## EXERCISE INSTRUCTIONS
Repeat each record word for word.

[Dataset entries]
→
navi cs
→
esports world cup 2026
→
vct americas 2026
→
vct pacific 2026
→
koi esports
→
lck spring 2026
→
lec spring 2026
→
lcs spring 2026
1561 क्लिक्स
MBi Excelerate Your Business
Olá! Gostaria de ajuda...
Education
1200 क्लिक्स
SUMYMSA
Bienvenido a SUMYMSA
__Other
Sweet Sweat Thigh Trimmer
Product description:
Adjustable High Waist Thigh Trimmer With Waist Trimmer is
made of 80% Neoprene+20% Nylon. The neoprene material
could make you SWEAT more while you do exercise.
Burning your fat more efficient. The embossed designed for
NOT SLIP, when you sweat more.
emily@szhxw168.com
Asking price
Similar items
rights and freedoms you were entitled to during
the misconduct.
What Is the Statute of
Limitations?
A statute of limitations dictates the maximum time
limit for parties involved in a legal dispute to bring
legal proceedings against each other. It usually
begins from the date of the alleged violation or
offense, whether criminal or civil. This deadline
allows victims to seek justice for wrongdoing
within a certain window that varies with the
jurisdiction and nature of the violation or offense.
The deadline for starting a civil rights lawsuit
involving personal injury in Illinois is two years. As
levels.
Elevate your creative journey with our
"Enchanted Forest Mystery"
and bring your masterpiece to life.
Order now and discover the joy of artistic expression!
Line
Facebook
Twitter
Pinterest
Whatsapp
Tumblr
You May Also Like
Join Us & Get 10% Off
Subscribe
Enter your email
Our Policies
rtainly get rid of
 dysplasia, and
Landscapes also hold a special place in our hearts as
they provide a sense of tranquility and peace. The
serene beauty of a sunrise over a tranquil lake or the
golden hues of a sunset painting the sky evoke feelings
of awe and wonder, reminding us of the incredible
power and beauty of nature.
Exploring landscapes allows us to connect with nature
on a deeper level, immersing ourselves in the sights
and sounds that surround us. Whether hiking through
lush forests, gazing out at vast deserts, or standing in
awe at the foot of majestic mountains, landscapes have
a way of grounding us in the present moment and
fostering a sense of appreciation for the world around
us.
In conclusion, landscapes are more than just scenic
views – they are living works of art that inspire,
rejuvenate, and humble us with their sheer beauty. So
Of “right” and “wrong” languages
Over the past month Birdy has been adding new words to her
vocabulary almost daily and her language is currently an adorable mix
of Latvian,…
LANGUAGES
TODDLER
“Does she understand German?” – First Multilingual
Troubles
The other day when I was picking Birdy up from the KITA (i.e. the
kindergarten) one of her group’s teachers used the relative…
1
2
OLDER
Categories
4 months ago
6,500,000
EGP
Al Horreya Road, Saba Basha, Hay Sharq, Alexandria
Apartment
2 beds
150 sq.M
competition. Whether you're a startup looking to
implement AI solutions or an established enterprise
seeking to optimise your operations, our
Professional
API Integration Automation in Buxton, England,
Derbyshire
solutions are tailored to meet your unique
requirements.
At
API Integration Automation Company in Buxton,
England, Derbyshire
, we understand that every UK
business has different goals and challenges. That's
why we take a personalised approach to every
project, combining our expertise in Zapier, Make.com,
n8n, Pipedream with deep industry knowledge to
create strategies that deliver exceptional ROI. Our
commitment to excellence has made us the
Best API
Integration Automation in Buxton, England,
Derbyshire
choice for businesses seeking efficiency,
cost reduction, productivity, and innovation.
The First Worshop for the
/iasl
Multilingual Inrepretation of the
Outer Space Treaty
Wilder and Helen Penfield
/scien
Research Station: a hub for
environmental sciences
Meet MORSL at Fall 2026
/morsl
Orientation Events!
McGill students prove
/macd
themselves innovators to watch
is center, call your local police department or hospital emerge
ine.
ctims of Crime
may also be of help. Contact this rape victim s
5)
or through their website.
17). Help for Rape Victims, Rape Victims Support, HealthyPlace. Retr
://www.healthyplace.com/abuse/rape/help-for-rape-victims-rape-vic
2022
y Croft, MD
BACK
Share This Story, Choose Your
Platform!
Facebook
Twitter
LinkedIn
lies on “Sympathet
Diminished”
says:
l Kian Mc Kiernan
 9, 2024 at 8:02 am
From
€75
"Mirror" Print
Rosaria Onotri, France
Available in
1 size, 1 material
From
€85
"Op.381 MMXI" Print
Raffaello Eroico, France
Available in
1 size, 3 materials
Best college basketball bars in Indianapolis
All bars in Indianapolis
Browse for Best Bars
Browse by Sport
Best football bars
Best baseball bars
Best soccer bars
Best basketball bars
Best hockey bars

## OUTPUT OF THE TASK
→
navi cs
→
esports world cup 2026
→
vct americas 2026
→
vct pacific 2026
→
koi esports
→
lck spring 2026
→
lec spring 2026
→
lcs spring 2026
1561 क्लिक्स
MBi Excelerate Your Business
Olá! Gostaria de ajuda...
Education
1200 क्लिक्स
SUMYMSA
Bienvenido a SUMYMSA
__Other
Sweet Sweat Thigh Trimmer
Product description:
Adjustable High Waist Thigh Trimmer With Waist Trimmer is
made of 80% Neoprene+20% Nylon. The neoprene material
could make you SWEAT more while you do exercise.
Burning your fat more efficient. The embossed designed for
NOT SLIP, when you sweat more.
emily@szhxw168.com
Asking price
Similar items
rights and freedoms you were entitled to during
the misconduct.
What Is the Statute of
Limitations?
A statute of limitations dictates the maximum time
limit for parties involved in a legal dispute to bring
legal proceedings against each other. It usually
begins from the date of the alleged violation or
offense, whether criminal or civil. This deadline
allows victims to seek justice for wrongdoing
within a certain window that varies with the
jurisdiction and nature of the violation or offense.
The deadline for starting a civil rights lawsuit
involving personal injury in Illinois is two years. As
levels.
Elevate your creative journey with our
"Enchanted Forest Mystery"
and bring your masterpiece to life.
Order now and discover the joy of artistic expression!
Line
Facebook
Twitter
Pinterest
Whatsapp
Tumblr
You May Also Like
Join Us & Get 10% Off
Subscribe
Enter your email
Our Policies
rtainly get rid of
 dysplasia, and
Landscapes also hold a special place in our hearts as
they provide a sense of tranquility and peace. The
serene beauty of a sunrise over a tranquil lake or the
golden hues of a sunset painting the sky evoke feelings
of awe and wonder, reminding us of the incredible
power and beauty of nature.
Exploring landscapes allows us to connect with nature
on a deeper level, immersing ourselves in the sights
and sounds that surround us. Whether hiking through
lush forests, gazing out at vast deserts, or standing in
awe at the foot of majestic mountains, landscapes have
a way of grounding us in the present moment and
fostering a sense of appreciation for the world around
us.
In conclusion, landscapes are more than just scenic
views – they are living works of art that inspire,
rejuvenate, and humble us with their sheer beauty. So
Of “right” and “wrong” languages
Over the past month Birdy has been adding new words to her
vocabulary almost daily and her language is currently an adorable mix
of Latvian,…
LANGUAGES
TODDLER
“Does she understand German?” – First Multilingual
Troubles
The other day when I was picking Birdy up from the KITA (i.e. the
kindergarten) one of her group’s teachers used the relative…
1
2
OLDER
Categories
4 months ago
6,500,000
EGP
Al Horreya Road, Saba Basha, Hay Sharq, Alexandria
Apartment
2 beds
150 sq.M
competition. Whether you're a startup looking to
implement AI solutions or an established enterprise
seeking to optimise your operations, our
Professional
API Integration Automation in Buxton, England,
Derbyshire
solutions are tailored to meet your unique
requirements.
At
API Integration Automation Company in Buxton,
England, Derbyshire
, we understand that every UK
business has different goals and challenges. That's
why we take a personalised approach to every
project, combining our expertise in Zapier, Make.com,
n8n, Pipedream with deep industry knowledge to
create strategies that deliver exceptional ROI. Our
commitment to excellence has made us the
Best API
Integration Automation in Buxton, England,
Derbyshire
choice for businesses seeking efficiency,
cost reduction, productivity, and innovation.
The First Worshop for the
/iasl
Multilingual Inrepretation of the
Outer Space Treaty
Wilder and Helen Penfield
/scien
Research Station: a hub for
environmental sciences
Meet MORSL at Fall 2026
/morsl
Orientation Events!
McGill students prove
/macd
themselves innovators to watch
is center, call your local police department or hospital emerge
ine.
ctims of Crime
may also be of help. Contact this rape victim s
5)
or through their website.
17). Help for Rape Victims, Rape Victims Support, HealthyPlace. Retr
://www.healthyplace.com/abuse/rape/help-for-rape-victims-rape-vic
2022
y Croft, MD
BACK
Share This Story, Choose Your
Platform!
Facebook
Twitter
LinkedIn
lies on “Sympathet
Diminished”
says:
l Kian Mc Kiernan
 9, 2024 at 8:02 am
From
€75
"Mirror" Print
Rosaria Onotri, France
Available in
1 size, 1 material
From
€85
"Op.381 MMXI" Print
Raffaello Eroico, France
Available in
1 size, 3 materials
Best college basketball bars in Indianapolis
All bars in Indianapolis
Browse for Best Bars
Browse by Sport
Best football bars
Best baseball bars
Best soccer bars
Best basketball bars
Best hockey bars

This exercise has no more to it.